Ballpark Bounty
As I peruse the weekly e-mail, I continue to be astonished by this little global village we've created. I can post electronically generated moldy bread, meatballs, sponge cake, or cabbage on a Friday, and receive input from the UK, Germany, Spain, and Iowa (the official Rand-McNally "four corners of the Earth") by Saturday night. I firmly believe the distribution and global discussion of food-based presets was a major dream of the military and university minds who created the World Wide Web. "What if, someday, we could cause the mass streaming of electronic impulses so that a scientist in London linked to a researcher at Harvard could instantaneously receive volumes of data and the ability to make letters look like bratwurst?" - Albert Einstein, Paris Herald-Review, 1947.
My point today, however, is that many of the phenomena I discuss here in my Midwestern Bladesmithing shop have a distinctly U.S. flavor. Baseball, for example, is well-known and enjoyed from Japan to the Caribbean, but the nuances of Chicago or Boston baseball may be unfamiliar to many across the planet. Please permit me to explain a few finer points of the game as we play it:
1. The basic objective of the game is to evenly distribute a combination of nachos, beef franks, Coke, hot pretzels, and beer over nine innings of a game that is played during the roughly 2- to 3-hour feeding. The specific composition of this series of foodstuffs varies depending on ballpark and locale. The U.S. Baseball Commission in the late '80s permitted the use of pizza in this rotation, but ruled that no direct sources of fiber or fresh fruit or vegetables (other than sauerkraut, onions, or relish) may be consumed during the course of play.
2. No commodity purveyed at the ballpark concession stand shall be priced at less than 300 percent of supermarket retail price. The rule of thumb for purchasing a family's chow at the park is the same as that promoted by the jewelry industry for the purchase of a wedding ring: One month's salary.
3. There are two basic styles of negotiating food-related passage past a full row of overweight sports lovers during the inning break: a.) Timid movement, body compressed, eyes forward, murmuring "Sorry, excuse me, thank you..." b.)  An offensive rush, crushing kneecaps, grunting, and marinating the feet of the multitudes with their own beer.
4. Have all food and drink decisions and cash in hand a full five patrons back in the concessions line. Failure to promptly execute the brew-and-dog transaction can result in a withering look from the cashier and a sigh of disgust from the obese guy in the golf shirt and Cubs cap behind you.
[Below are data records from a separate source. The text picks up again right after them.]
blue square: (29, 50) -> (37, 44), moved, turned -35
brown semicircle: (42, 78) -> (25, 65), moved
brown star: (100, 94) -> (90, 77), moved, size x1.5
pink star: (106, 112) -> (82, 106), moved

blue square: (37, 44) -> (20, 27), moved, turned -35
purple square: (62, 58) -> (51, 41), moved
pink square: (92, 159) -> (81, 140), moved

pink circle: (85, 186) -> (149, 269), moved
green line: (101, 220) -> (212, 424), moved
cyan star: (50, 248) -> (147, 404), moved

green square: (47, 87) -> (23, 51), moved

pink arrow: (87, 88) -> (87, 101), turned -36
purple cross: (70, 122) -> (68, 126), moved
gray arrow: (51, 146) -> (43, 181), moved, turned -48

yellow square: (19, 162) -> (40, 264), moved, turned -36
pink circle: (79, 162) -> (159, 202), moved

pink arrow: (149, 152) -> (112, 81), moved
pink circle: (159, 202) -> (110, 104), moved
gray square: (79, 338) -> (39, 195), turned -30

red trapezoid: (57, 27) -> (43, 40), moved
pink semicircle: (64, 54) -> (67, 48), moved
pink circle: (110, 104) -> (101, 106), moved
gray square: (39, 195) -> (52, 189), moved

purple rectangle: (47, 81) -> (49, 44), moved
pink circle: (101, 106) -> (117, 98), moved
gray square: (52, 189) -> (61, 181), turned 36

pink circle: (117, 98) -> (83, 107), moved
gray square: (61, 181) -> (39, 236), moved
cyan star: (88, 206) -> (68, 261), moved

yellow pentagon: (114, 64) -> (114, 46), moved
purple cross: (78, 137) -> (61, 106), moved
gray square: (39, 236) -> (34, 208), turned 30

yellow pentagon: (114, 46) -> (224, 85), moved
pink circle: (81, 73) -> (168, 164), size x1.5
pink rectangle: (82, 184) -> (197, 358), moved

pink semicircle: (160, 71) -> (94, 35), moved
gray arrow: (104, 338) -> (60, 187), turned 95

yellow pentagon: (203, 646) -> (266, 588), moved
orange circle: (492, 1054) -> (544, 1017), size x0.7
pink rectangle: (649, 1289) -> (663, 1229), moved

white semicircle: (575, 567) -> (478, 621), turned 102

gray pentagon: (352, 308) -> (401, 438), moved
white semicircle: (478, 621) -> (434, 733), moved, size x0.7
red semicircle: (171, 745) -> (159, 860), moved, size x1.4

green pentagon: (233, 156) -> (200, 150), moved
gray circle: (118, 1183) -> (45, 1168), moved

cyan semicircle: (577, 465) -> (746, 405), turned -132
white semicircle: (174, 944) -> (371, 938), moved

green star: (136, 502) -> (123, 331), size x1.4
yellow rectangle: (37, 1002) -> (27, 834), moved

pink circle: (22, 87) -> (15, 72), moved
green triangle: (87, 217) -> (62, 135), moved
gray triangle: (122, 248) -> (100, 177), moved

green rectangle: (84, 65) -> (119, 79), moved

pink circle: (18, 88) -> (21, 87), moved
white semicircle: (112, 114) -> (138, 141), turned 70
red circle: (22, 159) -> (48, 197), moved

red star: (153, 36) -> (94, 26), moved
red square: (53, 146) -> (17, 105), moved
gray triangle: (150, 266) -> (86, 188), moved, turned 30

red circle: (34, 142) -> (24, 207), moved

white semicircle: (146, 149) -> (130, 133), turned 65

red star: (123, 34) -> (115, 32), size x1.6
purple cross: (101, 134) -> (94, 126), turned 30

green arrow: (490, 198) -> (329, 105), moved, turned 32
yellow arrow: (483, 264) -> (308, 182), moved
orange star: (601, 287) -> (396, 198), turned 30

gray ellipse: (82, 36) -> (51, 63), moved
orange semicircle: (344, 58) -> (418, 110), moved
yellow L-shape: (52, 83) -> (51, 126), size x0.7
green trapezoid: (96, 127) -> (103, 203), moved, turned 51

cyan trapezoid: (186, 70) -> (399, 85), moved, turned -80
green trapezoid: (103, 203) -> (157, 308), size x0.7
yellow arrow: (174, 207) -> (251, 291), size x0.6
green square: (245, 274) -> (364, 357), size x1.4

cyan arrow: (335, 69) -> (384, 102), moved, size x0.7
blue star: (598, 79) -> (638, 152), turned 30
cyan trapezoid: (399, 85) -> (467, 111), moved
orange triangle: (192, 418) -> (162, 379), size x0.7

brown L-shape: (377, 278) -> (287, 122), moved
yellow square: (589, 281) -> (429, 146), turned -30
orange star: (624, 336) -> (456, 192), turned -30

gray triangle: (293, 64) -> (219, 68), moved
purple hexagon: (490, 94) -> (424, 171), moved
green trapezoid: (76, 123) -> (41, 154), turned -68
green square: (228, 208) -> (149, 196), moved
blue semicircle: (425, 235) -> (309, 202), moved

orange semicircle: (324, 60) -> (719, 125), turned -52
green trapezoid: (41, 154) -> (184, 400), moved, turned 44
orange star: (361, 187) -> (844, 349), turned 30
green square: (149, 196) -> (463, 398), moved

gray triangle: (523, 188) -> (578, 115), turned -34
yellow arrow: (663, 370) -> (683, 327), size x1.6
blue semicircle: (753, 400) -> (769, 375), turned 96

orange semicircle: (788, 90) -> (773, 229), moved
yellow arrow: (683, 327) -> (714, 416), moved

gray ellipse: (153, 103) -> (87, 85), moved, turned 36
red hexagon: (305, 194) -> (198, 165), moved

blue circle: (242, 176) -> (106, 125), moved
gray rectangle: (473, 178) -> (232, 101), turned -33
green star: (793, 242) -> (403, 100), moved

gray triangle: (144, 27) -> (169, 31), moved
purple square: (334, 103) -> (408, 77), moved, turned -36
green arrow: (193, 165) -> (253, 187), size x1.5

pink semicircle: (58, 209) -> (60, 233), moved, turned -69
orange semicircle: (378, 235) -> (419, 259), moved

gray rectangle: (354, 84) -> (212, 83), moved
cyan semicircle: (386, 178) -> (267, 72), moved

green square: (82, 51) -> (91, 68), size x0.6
5. All expended nacho trays, hot dog wrappers, and unwanted commemorative soda cups must be stowed under your seat or that of your spouse or children for the duration of the game. Peanut shells may be discarded within a six-foot radius of your position.
6. During regulation play, all patrons are exempted from conventional nutritional requirements, recommended food intake levels, blood alcohol concerns, and spousal ostracization. Baseball is the national pastime, and piling guilt on an avid fan is tantamount to spitting on Mom (for reasons other than piling on food-related guilt).
Okay, that's the game. Play ball and don't step on my toes as you're downloading my baseball presets:

Oh, take me out to your hard drive! Download ballpark.zip. NOTE: Because of the unusual nature of the main .bmps used to create Brewski and Nachips, you may need to shift the slider under the top .bmp to adjust the depth of the suds or cheese. Thanks, ball fans, and have a safe drive home.